The Department of Homeland Security on Monday said it is set to begin collecting DNA samples from its arrestee and detainee populations under a new rule enabling the department to comply with a 2005 law.

Current plans call for Customs and Border Protection (CBP) to immediately begin a phased implementation of DNA sample collection of detained illegal immigrants and certain U.S. citizens and lawful permanent residents that rolls out over the next three years leading to full implementation. Under the operating concept, select CBP agents and officers will use swabs to collect DNA from the targeted populations and send the samples to the FBI for processing.

The plans are outlined in a DHS Privacy Impact Assessment dated Jan. 3 and released on Jan. 6. In addition to CBP, Immigration and Customs Enforcement (ICE) will also participate in the DNA collection efforts.

ICE, at a single Enforcement and Removal Operations facility, will pilot the DNA sample collection to help it understand its operational and resource needs leading to full implementation at all of its locations.
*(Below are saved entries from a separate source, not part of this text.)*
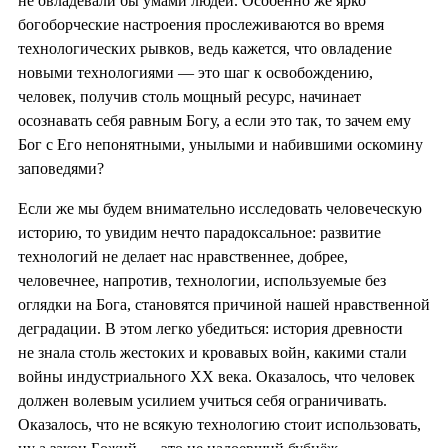
не овладевали бы умами людей. Особенно же ярко
богоборческие настроения прослеживаются во время
технологических рывков, ведь кажется, что овладение
новыми технологиями — это шаг к освобождению,
человек, получив столь мощный ресурс, начинает
осознавать себя равным Богу, а если это так, то зачем ему
Бог с Его непонятными, унылыми и набившими оскомину
заповедями?
Если же мы будем внимательно исследовать человеческую
историю, то увидим нечто парадоксальное: развитие
технологий не делает нас нравственнее, добрее,
человечнее, напротив, технологии, используемые без
оглядки на Бога, становятся причиной нашей нравственной
деградации. В этом легко убедиться: история древности
не знала столь жестоких и кровавых войн, какими стали
войны индустриального XX века. Оказалось, что человек
должен волевым усилием учиться себя ограничивать.
Оказалось, что не всякую технологию стоит использовать,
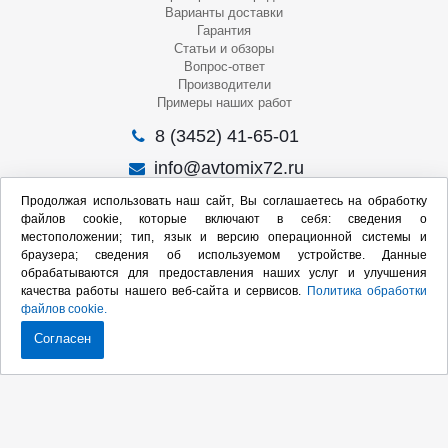
Варианты доставки
Гарантия
Статьи и обзоры
Вопрос-ответ
Производители
Примеры наших работ
8 (3452) 41-65-01
info@avtomix72.ru
г. Тюмень, ул. 50 лет Октября, 120
Продолжая использовать наш сайт, Вы соглашаетесь на обработку
файлов cookie, которые включают в себя: сведения о
Пн-Пт
: 09:00 – 19:00
местоположении; тип, язык и версию операционной системы и
Сб
: 10:00 – 17:00
браузера; сведения об используемом устройстве. Данные
Вс
: Выходной
обрабатываются для предоставления наших услуг и улучшения
качества работы нашего веб-сайта и сервисов.
Политика обработки
Мы в социальных сетях:
файлов cookie.
Согласен
Продвижение сайта:
2020-2026 © Интернет-магазин оборудования для СТО
Карта сайта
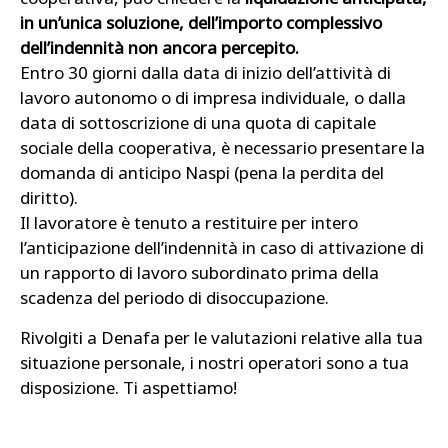
in un’unica soluzione, dell’importo complessivo
dell’indennità non ancora percepito.
Entro 30 giorni dalla data di inizio dell’attività di
lavoro autonomo o di impresa individuale, o dalla
data di sottoscrizione di una quota di capitale
sociale della cooperativa, è necessario presentare la
domanda di anticipo Naspi (pena la perdita del
diritto).
Il lavoratore è tenuto a restituire per intero
l’anticipazione dell’indennità in caso di attivazione di
un rapporto di lavoro subordinato prima della
scadenza del periodo di disoccupazione.
Rivolgiti a Denafa per le valutazioni relative alla tua
situazione personale, i nostri operatori sono a tua
disposizione. Ti aspettiamo!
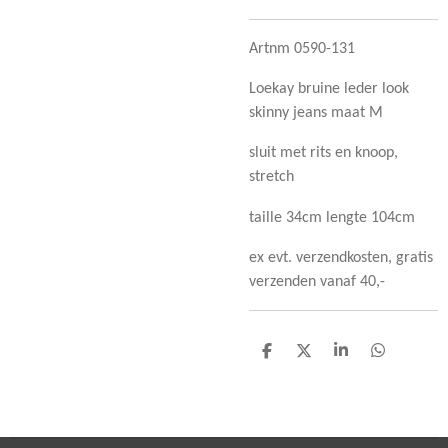
Artnm 0590-131
Loekay bruine leder look
skinny jeans maat M
sluit met rits en knoop,
stretch
taille 34cm lengte 104cm
ex evt. verzendkosten, gratis
verzenden vanaf 40,-
D
D
S
D
e
e
h
e
l
e
a
l
e
l
r
e
n
e
n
The DHS notice says that ICE Homeland Security Investigations won’t participate under the new rule as the agency already collects DNA samples for arrestees and detainees as part of criminal prosecution efforts.

The FBI will process and store the DNA results in its Combined DNA Index System, better known as CODIS, National DNA Index System.

The procedures don’t appear to involve the use of Rapid DNA by the DHS agencies, as used by CBP last year to weed out fraud in claimed familial relationships of migrants entering the U.S. In fact, the processing times expected under the emerging use of DNA aren’t expected to always be immediately useful to migrants in custody.

“The time it may take for the FBI Laboratory to process a DNA sample submitted by CBP or ICE may result in any potential match to CODIS occurring after the subject is no longer in CPB or ICE custody,” DHS says. “Therefore, it is unlikely that CBP or ICE would be able to use a DNA profile match for public safety or investigative purposes prior to either an individual’s removal to his or her home country, release into the interior of the United States, or transfer to another federal agency.”

Rather, the sample collections will allow DHS to comply with the 2005 DNA Fingerprint Act, it says.

The Department of Justice, last October in its proposed rulemaking, said that DHS sample collection “could be essential to the detection and solution of crimes [aliens] may have committed or may commit in the United States.”